宍道湖の西側に広がる水田の町、斐川町(ひかわちょう)。街中にある湯の川温泉は、「日本三美人の湯」の一つでも有名である。ちなみに他の二つの温泉は、以前訪れた和歌山県の龍神温泉と、群馬県の川中温泉。今回は残念ながら温泉には立ち寄ることが出来ないが、この街の風景を際立たせるのは田圃の中にポツンポツンと立っている住宅を隠すように立っている「築地(ついじ)松」。

洪水と風を防ぐために住宅を囲うように植えられたクロマツの高生け垣。どこのものも規制でもあるのかと思うくらい綺麗に高さが整えられている。田圃の真ん中に街中を南から北に抜けていく道を走っていると、右にも左にも、ポツンポツンと森が切り取られたようなクロマツの「築地松」が視界に飛び込んでくる。その風景はやはり美しいものである。

せっかくなので、街の観光名所となっている原鹿の旧豪農屋敷に立ち寄ることに。ここは原鹿江角家という豪商の住宅で、今は無料で公開されており、枯山水の庭園など結構楽しめる。

その向かいにある住宅に、「築地松」のクロマツがすべて途中で切り落とされているのを見かけたので、旧豪農屋敷の案内の方に聞いてみると、やはり手入れと保存に相当費用と手間がかかるので、保持を諦める人も多いのだという。

こうして偶に訪れて美しいと風景を愛でる責任のない観光客には分からない、その風景で日常を生きる人々の苦悩。時代が変わり、豪商として使用人を多く抱えることが出来た時代の産物の「築地松」。時代が変わった現代にそれを保存しろと無責任に叫ぶのはできないが、こうして徐々に日本の風景が消えていくのもまた寂しいものである。
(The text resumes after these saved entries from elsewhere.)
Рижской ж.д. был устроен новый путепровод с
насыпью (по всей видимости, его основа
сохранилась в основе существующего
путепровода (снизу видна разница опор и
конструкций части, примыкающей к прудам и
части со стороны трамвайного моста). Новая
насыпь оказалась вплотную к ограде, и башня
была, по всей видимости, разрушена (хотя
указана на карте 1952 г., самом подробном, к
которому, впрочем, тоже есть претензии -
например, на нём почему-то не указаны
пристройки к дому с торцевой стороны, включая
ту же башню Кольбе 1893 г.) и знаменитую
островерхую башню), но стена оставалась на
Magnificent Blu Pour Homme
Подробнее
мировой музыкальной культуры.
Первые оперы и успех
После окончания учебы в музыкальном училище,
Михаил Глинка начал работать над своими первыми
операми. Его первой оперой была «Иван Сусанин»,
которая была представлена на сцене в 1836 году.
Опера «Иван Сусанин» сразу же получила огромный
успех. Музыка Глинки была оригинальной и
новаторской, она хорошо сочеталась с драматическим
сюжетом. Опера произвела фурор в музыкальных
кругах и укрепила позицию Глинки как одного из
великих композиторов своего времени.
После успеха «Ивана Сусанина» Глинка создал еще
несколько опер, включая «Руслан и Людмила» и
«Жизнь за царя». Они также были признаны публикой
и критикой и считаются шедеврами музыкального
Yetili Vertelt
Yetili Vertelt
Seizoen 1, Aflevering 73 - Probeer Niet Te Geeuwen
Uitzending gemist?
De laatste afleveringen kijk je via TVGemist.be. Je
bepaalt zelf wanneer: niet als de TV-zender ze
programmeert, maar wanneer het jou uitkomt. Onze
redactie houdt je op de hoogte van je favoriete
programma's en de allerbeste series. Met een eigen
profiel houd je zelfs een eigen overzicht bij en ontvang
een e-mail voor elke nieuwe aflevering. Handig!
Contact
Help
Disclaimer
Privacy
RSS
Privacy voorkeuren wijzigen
旧豪農屋敷の向かいには平屋の町営アパートが立ち並ぶが、その間にある道沿いに、水田の町らしい水路が流れている。その一部が真ん中に壁を立てられ二股に分かれている部分がある。水田へ水を引くためかと思うって詳しく見てみるが、どうもその痕跡は見えない。

しかし片側は少し流れが緩やかになり、淀みができている。効率だけではない少しの変化が生み出すちょっとした風景の中の歪み。それが風景に少しのアクセントを付けてくれる。風景を楽しむ知恵から生まれたのだろうと勝手に納得し、次なる目的地へと向かうことにする。